Capt. W. F. A. TORBERT,
Actg. Asst. Adjt. Gen., Third Army Corps.

        CAPTAIN: I have the honor to transmit a report of the action and movements of my brigade on July 1, 2, 3, and 4.
        This brigade with the other brigades of the division arrived at Emmitsburg, Md., on July 1, at 3 p.m., and, while making dispositions for bivouacking for the night, received orders to proceed to Gettysburg, 10 miles distant, to support the First and Eleventh Corps, then engaged with the enemy. The command arrived at Gettysburg about dark by a forced march over horrible roads, and bivouacked for the night.
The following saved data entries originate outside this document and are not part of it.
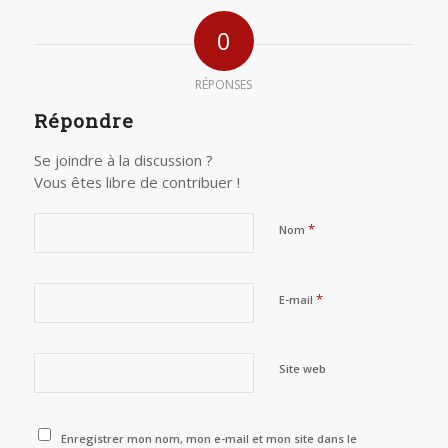
0
RÉPONSES
Répondre
Se joindre à la discussion ?
Vous êtes libre de contribuer !
*
Nom
*
E-mail
Site web
Enregistrer mon nom, mon e-mail et mon site dans le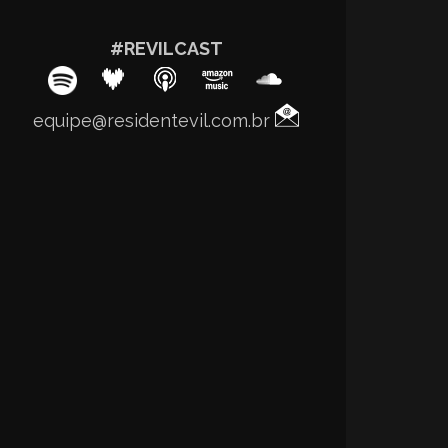
#REVILCAST
equipe@residentevil.com.br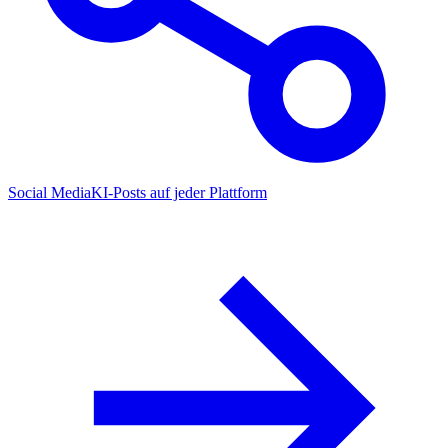
Social Media
KI-Posts auf jeder Plattform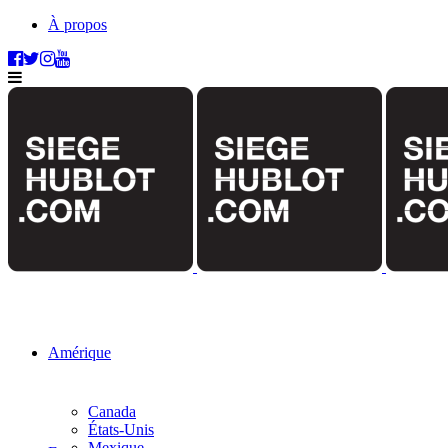
À propos
Amérique
Canada
États-Unis
Mexique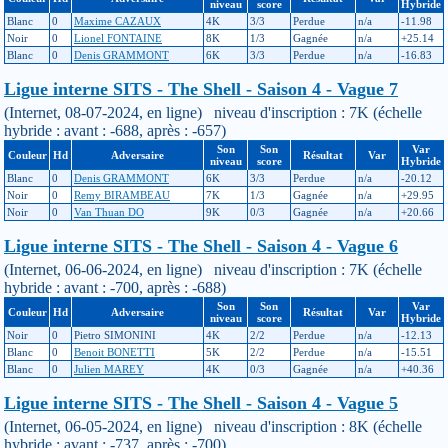
niveau
score
Hybride
Blanc
0
Maxime CAZAUX
4K
3/3
Perdue
n/a
-11.98
Noir
0
Lionel FONTAINE
8K
1/3
Gagnée
n/a
+25.14
Blanc
0
Denis GRAMMONT
6K
3/3
Perdue
n/a
-16.83
Ligue interne SITS - The Shell - Saison 4 - Vague 7
(Internet, 08-07-2024, en ligne) niveau d'inscription : 7K (échelle
hybride : avant : -688, après : -657)
Son
Son
Var
Couleur
Hd
Adversaire
Résultat
Var
niveau
score
Hybride
Blanc
0
Denis GRAMMONT
6K
3/3
Perdue
n/a
-20.12
Noir
0
Remy BIRAMBEAU
7K
1/3
Gagnée
n/a
+29.95
Noir
0
Van Thuan DO
9K
0/3
Gagnée
n/a
+20.66
Ligue interne SITS - The Shell - Saison 4 - Vague 6
(Internet, 06-06-2024, en ligne) niveau d'inscription : 7K (échelle
hybride : avant : -700, après : -688)
Son
Son
Var
Couleur
Hd
Adversaire
Résultat
Var
niveau
score
Hybride
Noir
0
Pietro SIMONINI
4K
2/2
Perdue
n/a
-12.13
Blanc
0
Benoit BONETTI
5K
2/2
Perdue
n/a
-15.51
Blanc
0
Julien MAREY
4K
0/3
Gagnée
n/a
+40.36
Ligue interne SITS - The Shell - Saison 4 - Vague 5
(Internet, 06-05-2024, en ligne) niveau d'inscription : 8K (échelle
hybride : avant : -737, après : -700)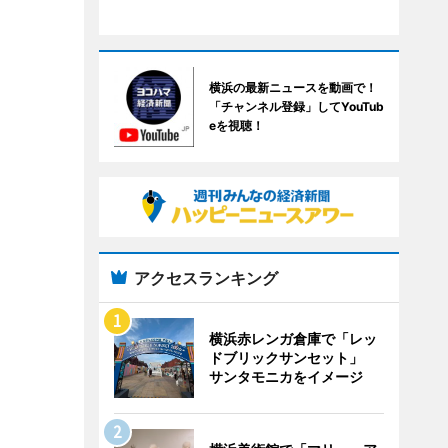
横浜の最新ニュースを動画で！
「チャンネル登録」してYouTub
eを視聴！
アクセスランキング
横浜赤レンガ倉庫で「レッ
ドブリックサンセット」
サンタモニカをイメージ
        On the morning of the 2d, by direction of Major-General Birney, the brigade took a temporary position about 1 mile in rear of the Emmitsburg road, which was subsequently changed to a position at right angles with the Emmitsburg road, the left resting on a rocky eminence near Round Top or Sugar Loaf hill, that being the extreme left of the army. Previous to this the two regiments of sharpshooters and the Third Maine Regiment, all under command of Colonel Berdan, were detached to make a reconnaissance. Colonel Berdan's report is hereto annexed.
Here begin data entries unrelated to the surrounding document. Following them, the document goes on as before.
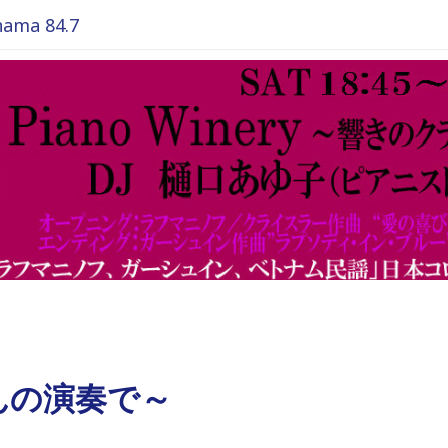
ma 84.7
んの演奏で～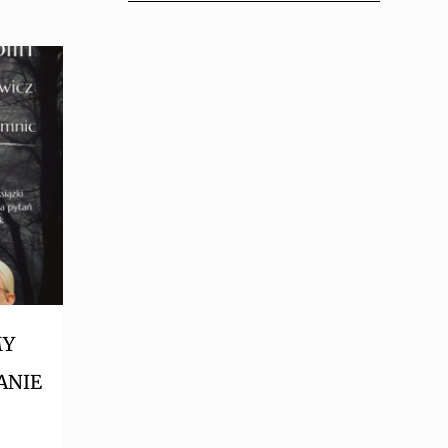
MY
ANIE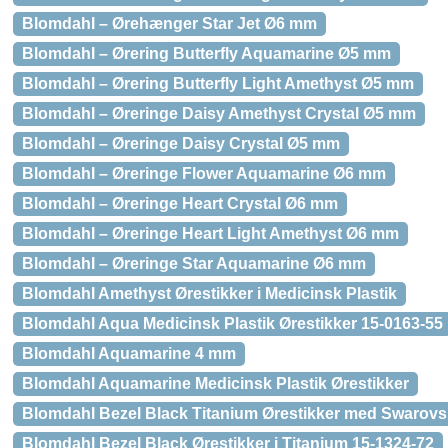
Blomdahl – Ørehænger Star Jet Ø6 mm
Blomdahl – Ørering Butterfly Aquamarine Ø5 mm
Blomdahl – Ørering Butterfly Light Amethyst Ø5 mm
Blomdahl – Øreringe Daisy Amethyst Crystal Ø5 mm
Blomdahl – Øreringe Daisy Crystal Ø5 mm
Blomdahl – Øreringe Flower Aquamarine Ø6 mm
Blomdahl – Øreringe Heart Crystal Ø6 mm
Blomdahl – Øreringe Heart Light Amethyst Ø6 mm
Blomdahl – Øreringe Star Aquamarine Ø6 mm
Blomdahl Amethyst Ørestikker i Medicinsk Plastik
Blomdahl Aqua Medicinsk Plastik Ørestikker 15-0163-55
Blomdahl Aquamarine 4 mm
Blomdahl Aquamarine Medicinsk Plastik Ørestikker
Blomdahl Bezel Black Titanium Ørestikker med Swarovsk
Blomdahl Bezel Black Ørestikker i Titanium 15-1324-72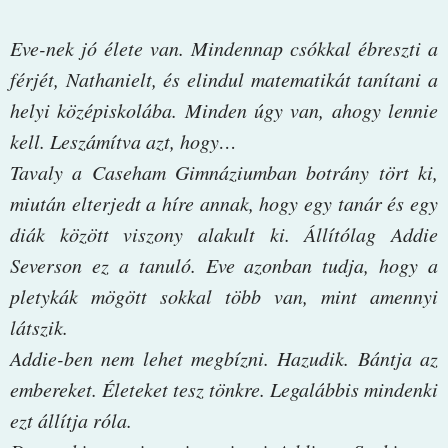
Eve-nek jó élete van. Mindennap csókkal ébreszti a
férjét, Nathanielt, és elindul matematikát tanítani a
helyi középiskolába. Minden úgy van, ahogy lennie
kell. Leszámítva azt, hogy…
Tavaly a Caseham Gimnáziumban botrány tört ki,
miután elterjedt a híre annak, hogy egy tanár és egy
diák között viszony alakult ki. Állítólag Addie
Severson ez a tanuló. Eve azonban tudja, hogy a
pletykák mögött sokkal több van, mint amennyi
látszik.
Addie-ben nem lehet megbízni. Hazudik. Bántja az
embereket. Életeket tesz tönkre. Legalábbis mindenki
ezt állítja róla.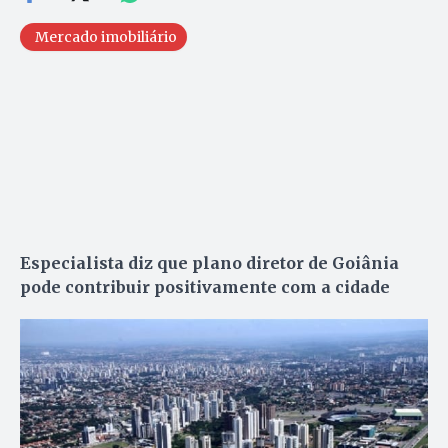
Mercado imobiliário
Especialista diz que plano diretor de Goiânia
pode contribuir positivamente com a cidade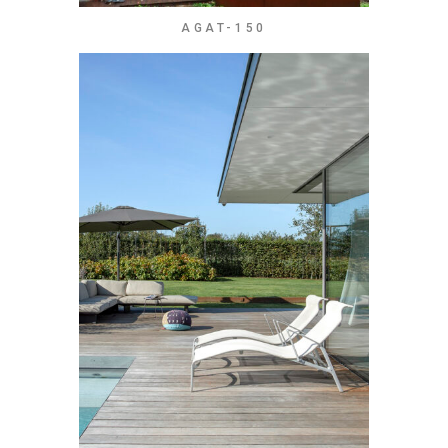
AGAT-150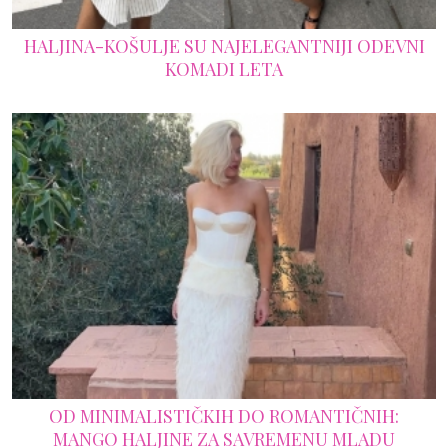
HALJINA-KOŠULJE SU NAJELEGANTNIJI ODEVNI
KOMADI LETA
OD MINIMALISTIČKIH DO ROMANTIČNIH:
MANGO HALJINE ZA SAVREMENU MLADU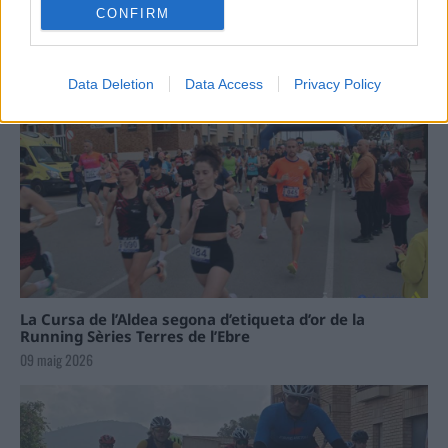
CONFIRM
Data Deletion
Data Access
Privacy Policy
La Cursa de l’Aldea segona d’etiqueta d’or de la
Running Sèries Terres de l’Ebre
09 maig 2026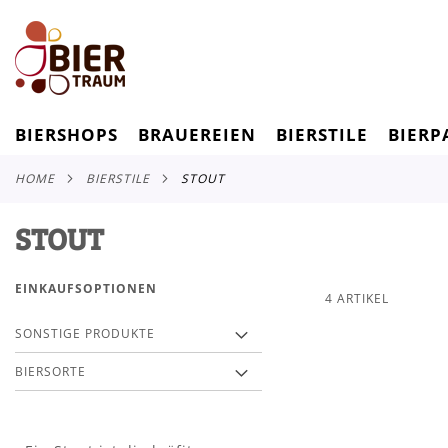
BIERSHOPS
BRAUEREIEN
BIERSTILE
BIERP
HOME
BIERSTILE
STOUT
STOUT
EINKAUFSOPTIONEN
4
ARTIKEL
SONSTIGE PRODUKTE
BIERSORTE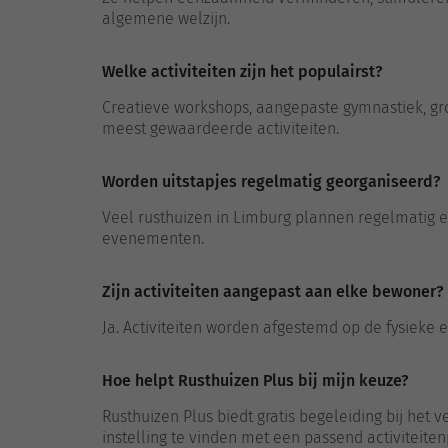
algemene welzijn.
Welke activiteiten zijn het populairst?
Creatieve workshops, aangepaste gymnastiek, gr
meest gewaardeerde activiteiten.
Worden uitstapjes regelmatig georganiseerd?
Veel rusthuizen in Limburg plannen regelmatig 
evenementen.
Zijn activiteiten aangepast aan elke bewoner?
Ja. Activiteiten worden afgestemd op de fysieke
Hoe helpt Rusthuizen Plus bij mijn keuze?
Rusthuizen Plus biedt gratis begeleiding bij het 
instelling te vinden met een passend activiteit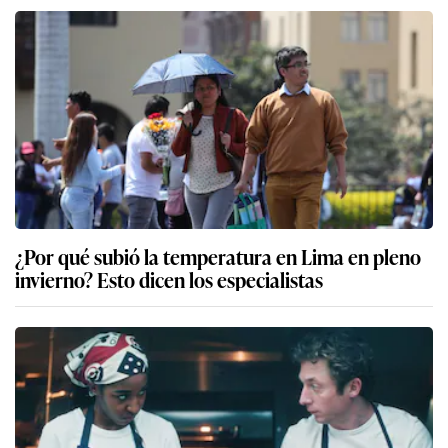
¿Por qué subió la temperatura en Lima en pleno
invierno? Esto dicen los especialistas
        After placing my brigade in the position assigned, Major Stoughton, of the Second U.S. Sharpshooters, reported to me with his command. I directed him to advance his command as skirmishers across the field in front of mine for half a mile and await further orders. They had scarcely obtained the position designated before the skirmishers of the enemy issued from a wood in front, followed by heavy lines of infantry. Captain Smith's battery of rifled guns, posted on the eminence on my left, opened on the advancing enemy, as well as Captain Winslow's battery on my right, the enemy replying from a battery near the Emmitsburg road. The supports of the first two lines of the enemy were now-coming up in columns en masse, while we had but a single line of battle to receive the shock. Our skirmishers were now forced to draw back. My line awaited the clash. To the regiments on the right, who were sheltered in a wood, I gave directions not to fire until they could plainly see the enemy; to those who were on the left, not to fire at a longer distance than 200 yards.
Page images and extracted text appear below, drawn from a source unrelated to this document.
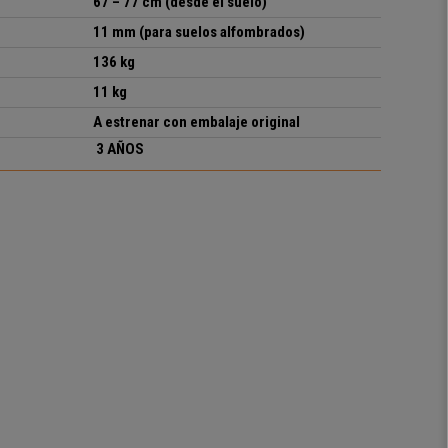
67 – 77 cm (desde el suelo)
11 mm (para suelos alfombrados)
136 kg
11 kg
A estrenar con embalaje original
3 AÑOS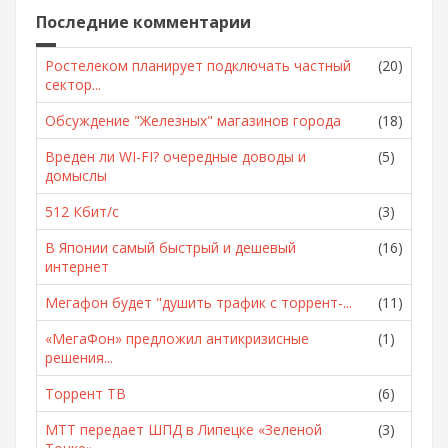
Последние комментарии
Ростелеком планирует подключать частный
(20)
сектор...
Обсуждение "Железных" магазинов города
(18)
Вреден ли WI-FI? очередные доводы и
(5)
домыслы
512 Кбит/с
(3)
В Японии самый быстрый и дешевый
(16)
интернет
Мегафон будет "душить трафик с торрент-...
(11)
«МегаФон» предложил антикризисные
(1)
решения...
Торрент ТВ
(6)
МТТ передает ШПД в Липецке «Зеленой
(3)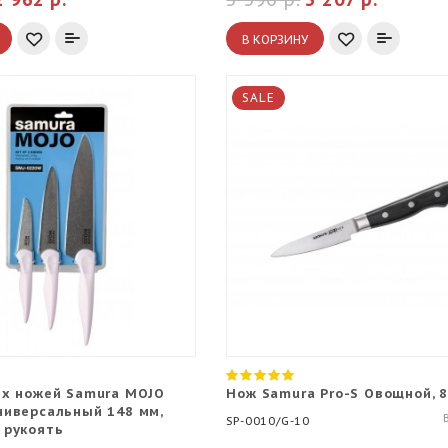
В КОРЗИНУ
SALE
-х ножей Samura MOJO
Нож Samura Pro-S Овощной, 
ниверсальный 148 мм,
SP-0010/G-10
 рукоять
        The enemy had now approached to within 200 yards of my position, in line and en masse, yelling and shouting. My command did not fire a shot until the enemy came within the distance prescribed, when the whole command fired a volley. This checked the enemy's advance suddenly, which gave our men an opportunity to reload, when another volley was fired into them. The enemy now exhibited much disorder, and, taking advantage of this circumstance, I advanced my right and center with a view of obtaining a position behind a stone wall, about 160 yards in advance, and which the enemy was endeavoring to reach. While advancing, the rear columns of the enemy pressed forward to the support of the advance, who rallied and again advanced. This time our single line was forced back a short distance by the heavy columns of the enemy. In this manner for the space of one and a half hours did we advance and retire, both parties endeavoring to gain possession of the stone wall.
        In the meantime I had sent to General Birney for re-enforcements, who directed Colonel Egan, with the Fortieth New York, to report. The enemy now concentrated his force on our extreme left, with the intention to turn our left flank through a gorge between my left and Sugar Loaf hill. The Fortieth New York was dispatched to cover the gorge, which they did most effectually. Our men, now much exhausted and nearly destitute of ammunition, were relieved by a portion of the Second and Fifth Corps, when we retired and bivouacked for the night.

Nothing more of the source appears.